原爆の図丸木美術館存続への支援のお願い

<丸木夫妻と美術館>

原爆の図丸木美術館は1967年、広島出身の画家丸木位里・丸木俊夫妻が共同制作した『原爆の図』を常設展示する美術館として設立しました。

丸木夫妻は原爆投下直後に広島にたどり着き、広島や長崎の惨状を30年以上かけて全15部の『原爆の図』に作り上げ、絵を携えて国内各地を巡り、さらに、ヨーロッパ、アジア、アフリカ、オセアニ ア、アメリカなど世界23ヵ国でも巡回展を実施しました。

また、この美術館は『アウシュビッツ』『水俣の図』など、大量虐殺の歴史や公害、人権などテーマとした丸木夫妻の共同制作なども展示し、折々にシンポジウムやイベントを行ってきました。美術館にはこれまでに多くの人たちが集まってきました。こどもたちが夫妻の話に聞き入り、美術を志す若者が巣立ち、さまざまな人たちが語り合い、そして、全国に散っていきました。反戦・反核の画家として常にメッセージを発信し続けた丸木夫妻の功績は、世界的に高く評価され、1995年にはノーベル平和賞の候補に挙がりましたが、その年に位里氏、2000年に俊氏が他界しました。
その後も、美術館に心を寄せる人たちに支えられて、変わらぬ姿勢で運営し、公的関与のない美術館として、平和へのメッセージを発信してきました。

被爆60年の今年、核兵器廃絶へのヒロシマ・ナガサキの願いとは逆に、米国は使える核兵器を目指し、未臨界核実験を繰り返しています。イラクでは劣化ウラン弾を大量に使用し、深刻な放射能被害を生みだしています。原子爆弾がもたらした惨状の中で人々の苦しみ、悲しみ、そして希望を描いた『原爆の図』は、今日進んでいるこのような現実を根本的に問い直す力を持っています。

<丸木美術館は存続の危機にあります>

しかし、丸木美術館はいま存続の危機にさらされています。近年の美術館離れの携行は当館も例外ではなく、入館者の減少による赤字と施設の維持改修で、内部留保が本年度で底をつく事態になりました。現在、この危機を打開すべく、「丸木美術館再生プロジェクト」で、美術館の在り方を検討しており、来年には、「丸木美術館支援芸術祭」も予定していますが、切迫する現状の打開にはなりません。

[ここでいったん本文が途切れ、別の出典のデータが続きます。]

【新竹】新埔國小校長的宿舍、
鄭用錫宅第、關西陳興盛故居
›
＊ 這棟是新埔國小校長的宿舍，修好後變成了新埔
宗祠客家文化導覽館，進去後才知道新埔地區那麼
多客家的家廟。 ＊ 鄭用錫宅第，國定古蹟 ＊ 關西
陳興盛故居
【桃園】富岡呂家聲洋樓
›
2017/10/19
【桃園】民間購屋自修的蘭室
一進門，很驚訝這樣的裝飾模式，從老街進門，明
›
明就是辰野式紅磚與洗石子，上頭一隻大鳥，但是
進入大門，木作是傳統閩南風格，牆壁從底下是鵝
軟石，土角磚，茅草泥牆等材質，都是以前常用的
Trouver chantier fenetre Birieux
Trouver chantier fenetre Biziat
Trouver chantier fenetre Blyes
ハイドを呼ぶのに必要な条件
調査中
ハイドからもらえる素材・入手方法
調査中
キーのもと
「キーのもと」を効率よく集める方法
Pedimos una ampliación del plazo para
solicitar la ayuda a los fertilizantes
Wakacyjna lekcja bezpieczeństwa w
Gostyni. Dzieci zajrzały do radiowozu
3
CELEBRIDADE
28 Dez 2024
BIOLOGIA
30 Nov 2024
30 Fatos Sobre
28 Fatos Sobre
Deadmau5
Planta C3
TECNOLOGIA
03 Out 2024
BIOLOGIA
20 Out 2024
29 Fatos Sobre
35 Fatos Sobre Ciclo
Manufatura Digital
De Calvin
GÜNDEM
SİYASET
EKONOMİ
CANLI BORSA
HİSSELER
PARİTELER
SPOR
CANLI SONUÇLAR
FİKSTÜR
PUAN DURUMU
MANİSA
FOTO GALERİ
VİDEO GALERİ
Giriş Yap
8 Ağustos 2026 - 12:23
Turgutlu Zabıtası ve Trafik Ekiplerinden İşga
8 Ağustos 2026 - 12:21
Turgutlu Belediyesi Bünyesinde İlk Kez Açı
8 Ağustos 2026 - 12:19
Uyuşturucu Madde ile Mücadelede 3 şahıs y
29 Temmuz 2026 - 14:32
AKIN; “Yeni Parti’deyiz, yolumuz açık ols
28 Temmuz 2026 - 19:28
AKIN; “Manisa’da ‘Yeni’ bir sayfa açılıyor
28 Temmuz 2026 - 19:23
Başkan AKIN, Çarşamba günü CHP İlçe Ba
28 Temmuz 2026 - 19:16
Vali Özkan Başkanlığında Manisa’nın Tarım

そこで、皆様に緊急の支援カンパをおねがいしたいのです。ひとりでも多くの人にかかわっていただき、皆様の力で支えていただきたいのです。
どうか、この現状をご理解頂き、これからも丸木美術館が存続し続けるために、力をお貸し頂きますよう、お願いいたします。また、原爆の図をひとりでも多くの方に見ていただくため、貸し出しも行っておりますので、ご尽力いただけると幸いです。
そして、せせらぎの音と緑に囲まれた当美術館にお越しいただき、ご意見や感想を寄せてくださることを願っております。